Page-level text extractions
------------------------------------------------
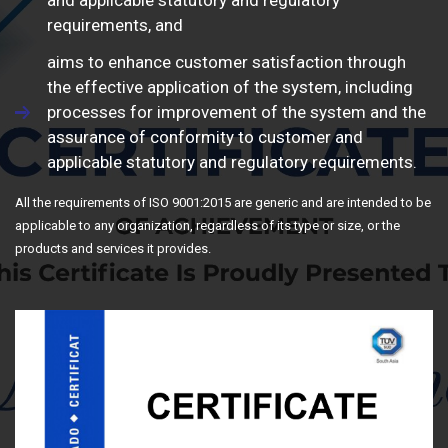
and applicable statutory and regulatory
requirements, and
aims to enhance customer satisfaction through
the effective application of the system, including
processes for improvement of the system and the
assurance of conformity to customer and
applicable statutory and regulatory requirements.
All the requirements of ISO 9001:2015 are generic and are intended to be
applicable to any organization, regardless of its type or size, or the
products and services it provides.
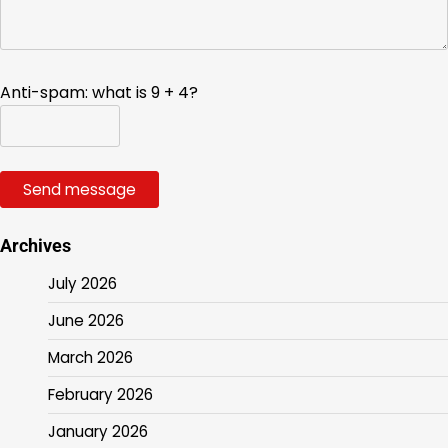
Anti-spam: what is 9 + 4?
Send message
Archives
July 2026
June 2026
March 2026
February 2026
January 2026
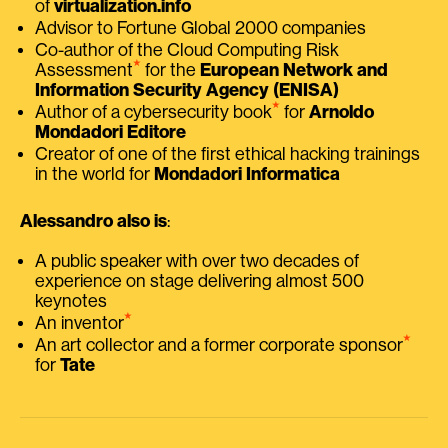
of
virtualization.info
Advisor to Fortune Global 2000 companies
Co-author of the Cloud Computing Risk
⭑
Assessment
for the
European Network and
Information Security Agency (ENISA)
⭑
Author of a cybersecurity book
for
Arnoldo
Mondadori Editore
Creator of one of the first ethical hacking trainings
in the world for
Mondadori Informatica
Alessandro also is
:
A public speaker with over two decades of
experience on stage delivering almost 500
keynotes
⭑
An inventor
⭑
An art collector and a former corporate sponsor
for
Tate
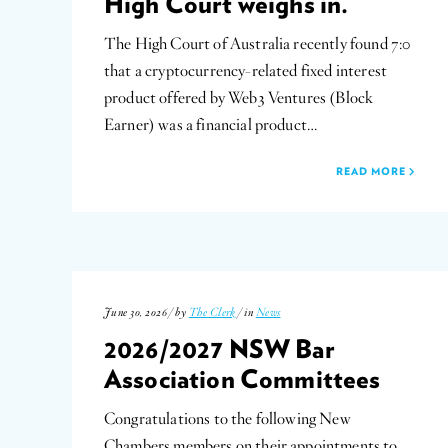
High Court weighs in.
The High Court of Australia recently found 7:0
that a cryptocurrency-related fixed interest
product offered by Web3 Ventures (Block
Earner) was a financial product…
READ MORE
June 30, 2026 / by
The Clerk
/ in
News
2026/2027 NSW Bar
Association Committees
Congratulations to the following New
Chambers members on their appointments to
------------------------------------------------
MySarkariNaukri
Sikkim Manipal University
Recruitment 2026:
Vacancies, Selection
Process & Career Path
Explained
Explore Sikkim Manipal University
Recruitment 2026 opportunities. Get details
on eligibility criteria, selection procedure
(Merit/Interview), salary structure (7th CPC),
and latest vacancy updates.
------------------------------------------------
YOUR GOAL:
Your answer must be the exact lines from the records above, from the one containing "An inventor" through the one containing "Earner) was a financial product…", both included, with every picture left out.

ANSWER FOR THIS EXERCISE:
An inventor
⭑
An art collector and a former corporate sponsor
for
Tate
High Court weighs in.
The High Court of Australia recently found 7:0
that a cryptocurrency-related fixed interest
product offered by Web3 Ventures (Block
Earner) was a financial product…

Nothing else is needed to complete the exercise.